Album Review :
Maylene And The Sons Of Disaster - IV
By Keith.Settles in Reviews | Comments closed
Artist: Maylene And The Sons Of Disaster
Album: IV
Record Label: Ferret Recordings
- In Dead We Dream
- Save Me
- Faith Healer
- Open Your Eyes
- Killing Me Slow
- Taking On Water
- Fate Games
- Come For You
- Never Enough
- Cat’s Walk
- Drought Of ’85
- Off To The Laughing Place
Maylene And The Sons Of Disaster introduced the christian metal scene to Southern Hardcore/Metal with their debut self-titled album and refined it with “II”. They came out with “III” in 2009 with little to no progression in their music but got away with it because it had that MATSOD sound. They even had songs from “III” featured in the WWE and the WWE films feature, “Knucklehead”. Now they have released their latest record, coincidently entitled “IV”. “IV” introduces a new version of MATSOD that we see only a few times before on previous records and that is the clean singing, melody driven Maylene.
Now some people will call this change taking steps forward, I call it taking steps back. Sure the band was never the most technical. A guitar solo here, a tempo change there, but nothing to special. But musically this album plummets to something that I would not even consider mediocre. For most of the album it feels like listening to a Steel Dragon cover band with gritty clean vocals (I know someone will get that reference). None of the songs on “IV” contain any modern feel except “In Dead We Dream”, which in a sense of style resembles the Maylene of Old, and “Save Me”.
Not saying it is a bad thing if you enjoy that 80’s/90’s hair metal type genre, because God knows I do. It is just taking those old sounds and trying to put a modern feel to them is difficult and in this case not done with great precision. I understand that there is an attempt at making everything sound simple but good. However I hear the simple but not too much good.
One thing that is heard on ‘IV’ that has not been heard too much on previous records is Dallas Taylor doing the clean singing.

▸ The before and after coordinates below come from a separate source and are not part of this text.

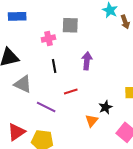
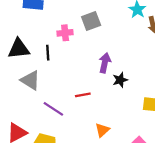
gray square: (70, 25) -> (91, 21), turned -30
black line: (54, 66) -> (48, 53), moved
black star: (105, 107) -> (120, 80), moved

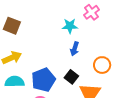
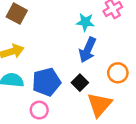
blue arrow: (75, 49) -> (88, 50), size x1.5

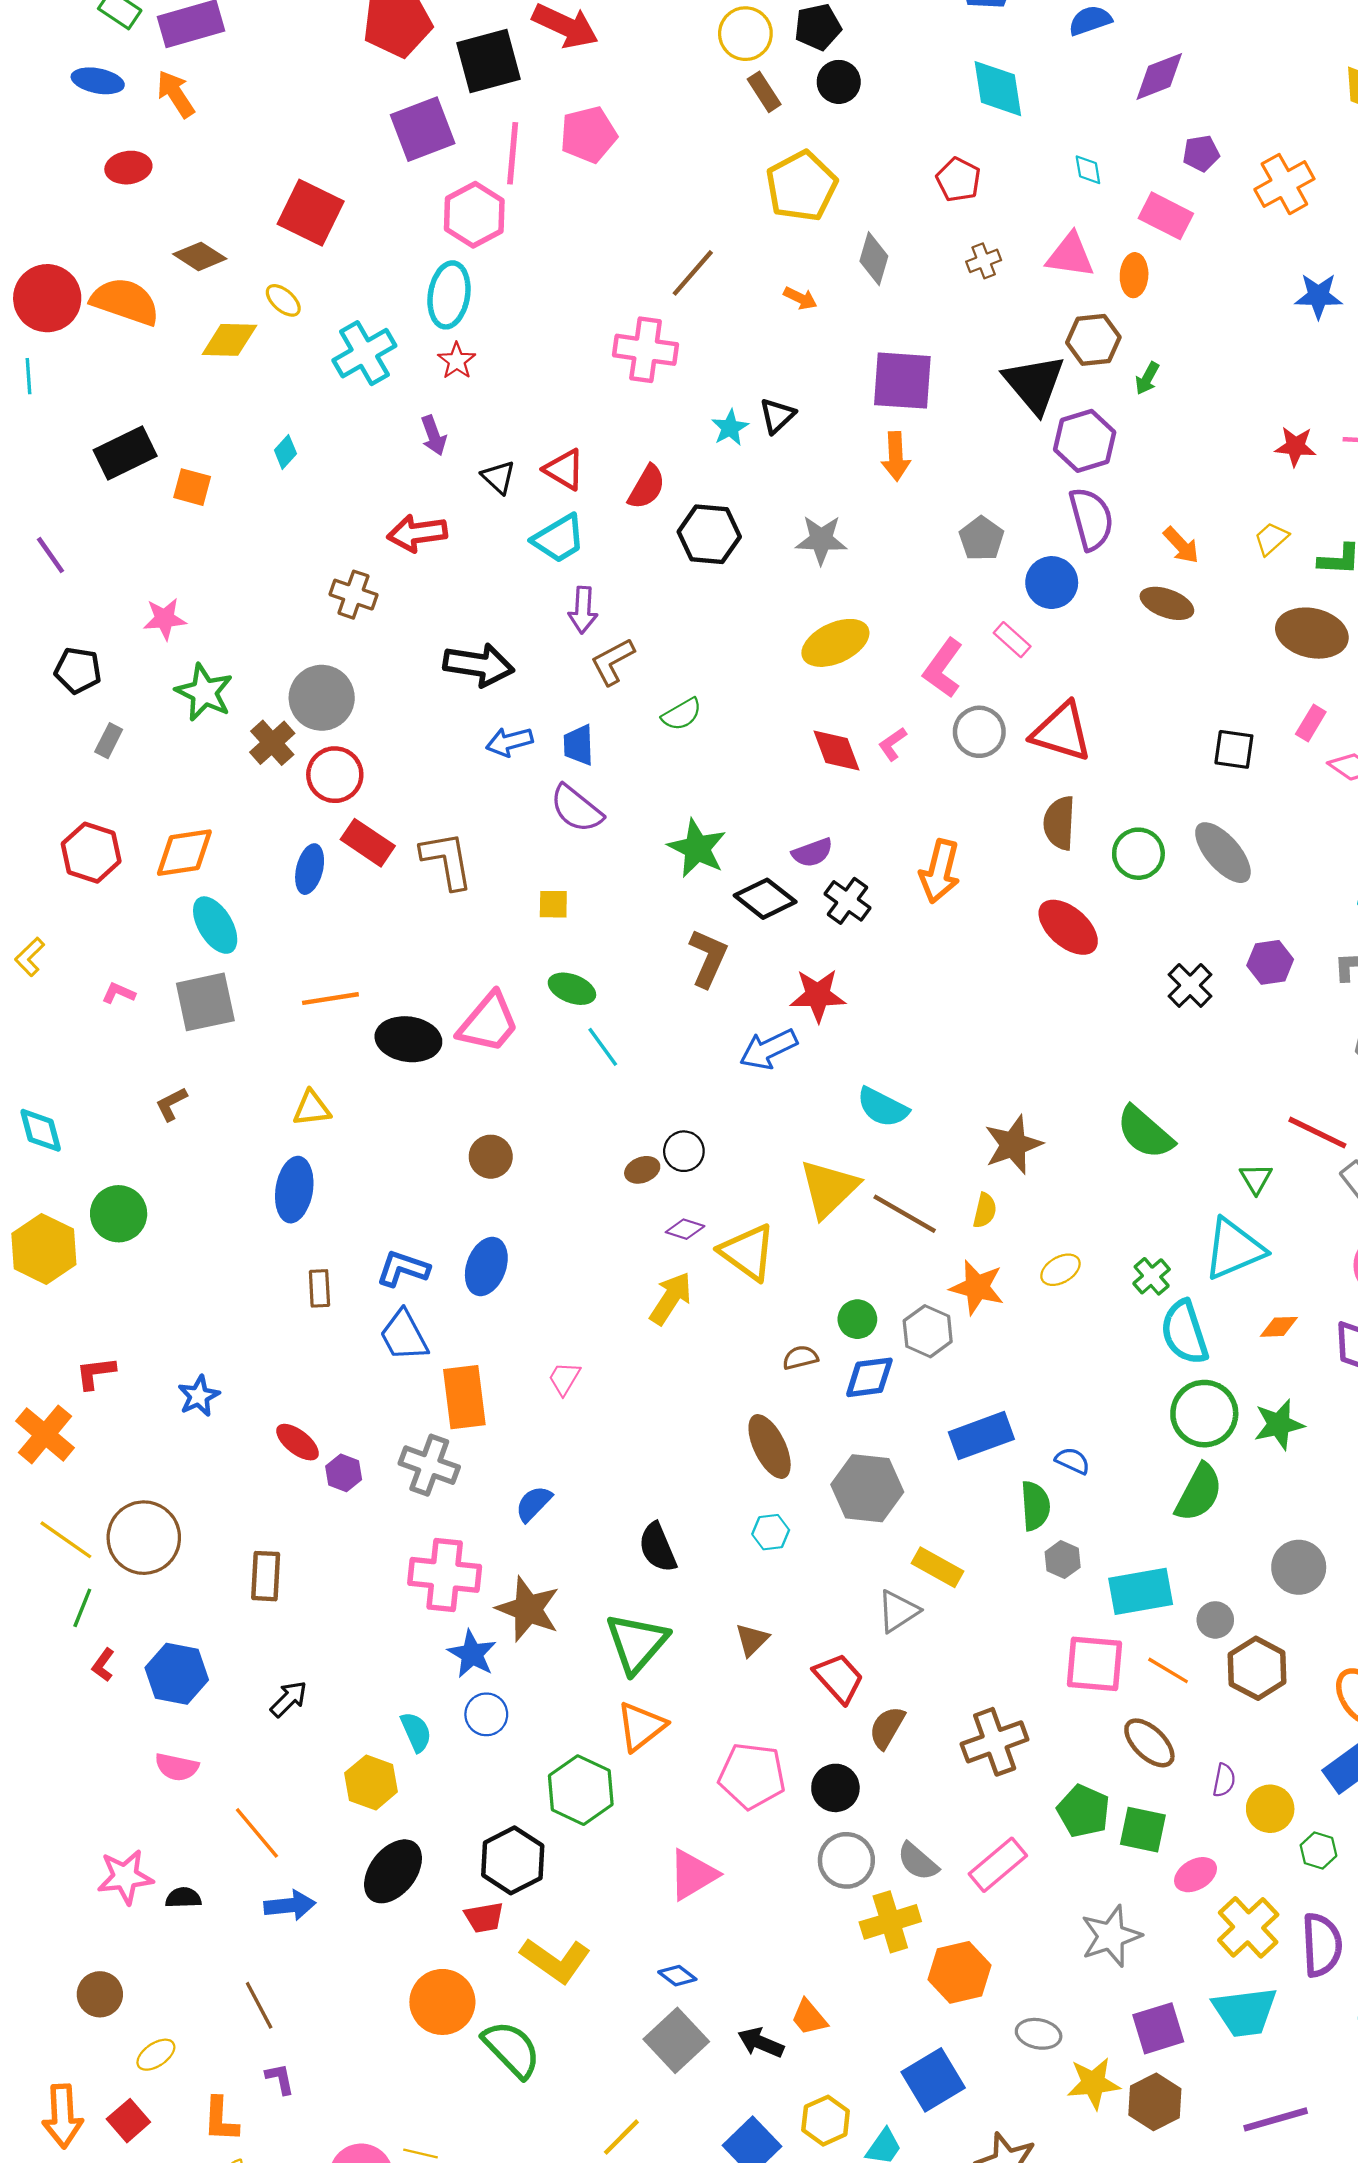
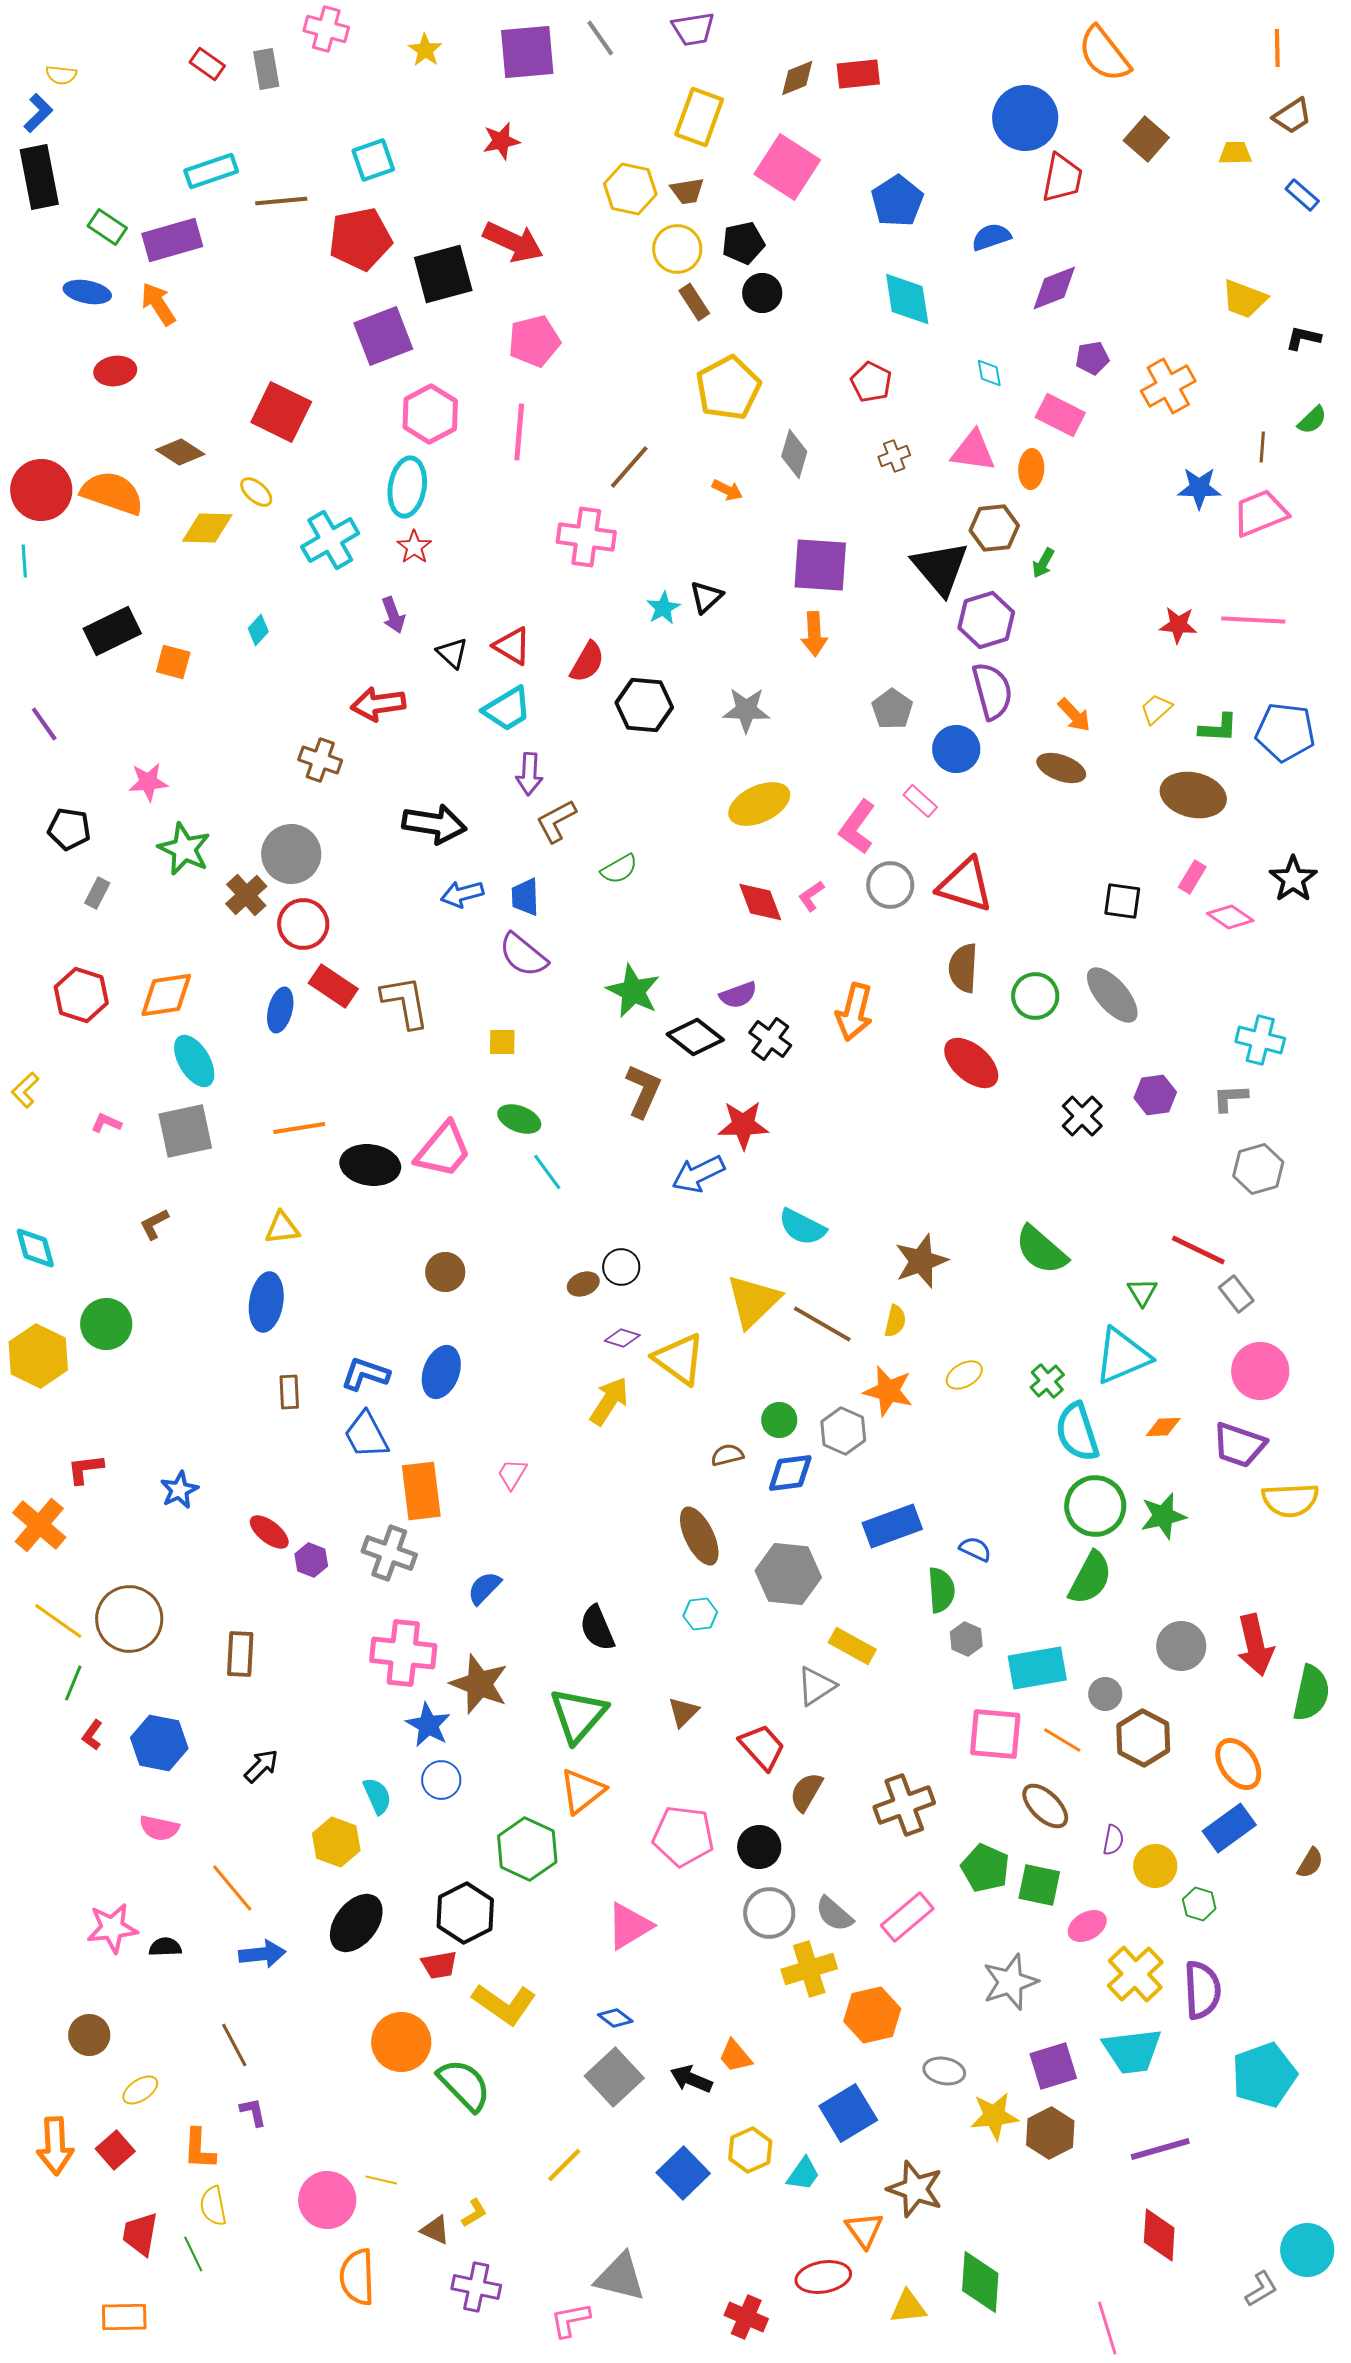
pink line: (513, 153) -> (519, 432), moved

They can be heard here and there previously but they are the dominate figure on this album. Now as gritty and at times off pitch Dallas’ singing is, this is not the downfall of the album. I prefer most of the clean melody lines over some of the more screaming type melodies. The parts where the clean singing is being featured, the music provides room for creativity. However when the more scream type vocals come out the music reverts to something Maylene of old would do and because of that it seems in an attempt to not redo old vocal parts, Dallas tries to more creative melodies in his screams but comes out cheesy.
Overall: This is not a review to compare Maylene And The Sons Of Disaster from album to album. I understand that bands will attempt to progress and try out new styles and sounds based around their own. The problem with “IV” isn’t the fact that it is not a revamped version of former albums. The problem is the sub par music that has been produced when one knows the potential of the musicians in the band. This is a band that has been through a lot and now just sound like they are tired. I know that there are some shining moments throughout “IV” but it is far and few in between to even be considered a good record.